Authors
Partner, Disputes, Toronto
Partner, Disputes, Toronto
Associate, Disputes, Toronto
Associate, Disputes, Toronto
Key Takeaways
- AI is transforming the legal profession, helping with tasks like data review and drafting submissions, yet it raises concerns about accuracy and professional responsibility.
- Misuse of AI in legal advocacy comes with a risk, as Courts have demonstrated a willingness to sanction parties that rely on hallucinated authorities.
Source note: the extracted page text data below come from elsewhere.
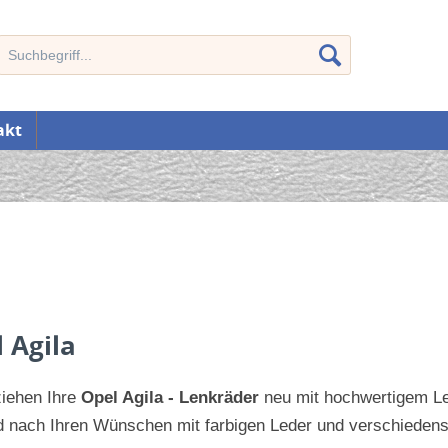
akt
 Agila
ziehen Ihre
Opel Agila - Lenkräder
neu mit hochwertigem Led
 nach Ihren Wünschen mit farbigen Leder und verschiedens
- Canadian courts are enacting guidelines for AI use, requiring transparency and emphasizing the responsibility of legal counsel to proofread AI-generated content.
The rapid expansion of artificial intelligence (AI) has been transforming virtually every sector of the economy. In the legal profession, law firms are increasingly relying on AI to perform tasks such as reviewing data, drafting agreements and conducting basic legal research. The emergence of AI is also transforming legal advocacy, as legal counsel and self-represented litigants are increasingly using AI to draft and support legal submissions in courts across the country.
The use of AI in legal advocacy has numerous advantages, particularly in reducing the cost for litigants and advancing access to justice. But such use also raises significant issues of professional responsibility and accuracy in the development of the law. While AI is a powerful tool, it is an imperfect one. It can generate errors and contain hallucinations. A number of recent high-profile examples in Canada and the U.S. illustrate the dangers of overreliance on AI in litigation.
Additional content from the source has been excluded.